Growing up in an Italian family in Northern California, I cannot recall a time when wine was not a part of my life, as bottles of it always graced our expansive family table.  In the mid 80s there was not much in the San Joaquin Valley besides dirt farms and drive-thrus. Now, one cannot throw a dirt clod without hitting a vineyard, and people recognize the name of Lodi from more than just a CCR song lyric.  Chances are, if you pick up a bottle of Zinfandel, it will be from the part of California I called home as a child.

My father was a man ahead of the times.  I recall on one hot summer day, a truckload of grapes backing up to our barn.  Perhaps in an effort to mitigate the cost of consuming it, Dad had decided he was going to try his hand at making wine! In the category of "go big or go home" he had several large barrels that soon housed his vintage tucked into a "cool" corner of our barn.  Mom had her doubts... And I am pretty sure that he still blames her "sour grapes" take on his pet project for the outcome.  As it turned out, Dad lacked the know-how to create a viable vino.  We did however, end up with multiple gallons of fairly decent vinegar.  And our barn never smelled the same again!

Fast forward a decade or so, and I found myself employed at a quaint wine and tapas restaurant here in Fairbanks, AK.  It was at Cafe Alex that I truly received my (albeit informal) education in wine.  Owner and visionary, Alex Mayberry, was determined to feature fabulous and affordable wines on her house list.  That list would also change with the seasons, and every time the list changed, Alex would host a private tasting for her staff. 

It was at these tastings, typically hosted by either Mark Winans or Paul Rossi, that I learned the language of wine.  Prior to this time, my wine lexicon was limited to expressions like "yummy."  While accurate, this term was hardly expressive of the multi-dimensional art of enjoying wine.  I quickly learned that my tips were directly proportional to my knowledge of the wine I was selling table side.

So I paid close attention to the terminology used by the pros!  What I found is that describing wine was very similar describing a love affair.  Terms like "rich", "decadent," "well-balanced", and "full-bodied" were used with enthusiasm.  I decided to be more bold and even sexy with my description of wines, and my customers loved it!

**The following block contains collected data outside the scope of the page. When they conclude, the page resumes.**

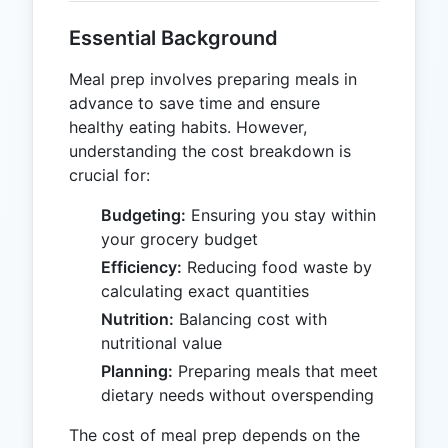
Essential Background
Meal prep involves preparing meals in
advance to save time and ensure
healthy eating habits. However,
understanding the cost breakdown is
crucial for:
Budgeting:
Ensuring you stay within
your grocery budget
Efficiency:
Reducing food waste by
calculating exact quantities
Nutrition:
Balancing cost with
nutritional value
Planning:
Preparing meals that meet
dietary needs without overspending
The cost of meal prep depends on the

During this same time period, I was fortunate enough to take some weekend wine classes with a couple local wine aficionados that sadly, are no longer with us.  The first was self-professed "cork dork," Paul Rossi.  You may recognize the name since LaVelles posthumously honored Paul by naming their expansive cellar after him.  Paul always had a sparkle in his blue eyes that came from his genuine love for life.  This joy definitely came through in his lectures on wine.     

The second gentleman that I was lucky enough to learn a thing or two from also has a name that is very recognizable, since our cancer center here in Fairbanks bares it.  Dr. Michael Carroll had a private cellar that was a bit of a local legend.  I was never invited to any of his infamous wine dinners, but I did spend a weekend tasting wine under his tutelage out at Two Rivers. 

There has been nothing formal or fancy about my wine education.  There has been a long string of experiences though, with family and friends, opening and emptying bottle after bottle over the years.  Every one of those empty bottles represents love, laughter, and the joyous celebration of life.  As I wrap up my introductory blog, the thought I want to leave you with is this: one does not need to spend a fortune on a bottle of wine to enjoy one of the finest things in life.  The people we share it with and the memories made over those glasses of wine are the true treasure.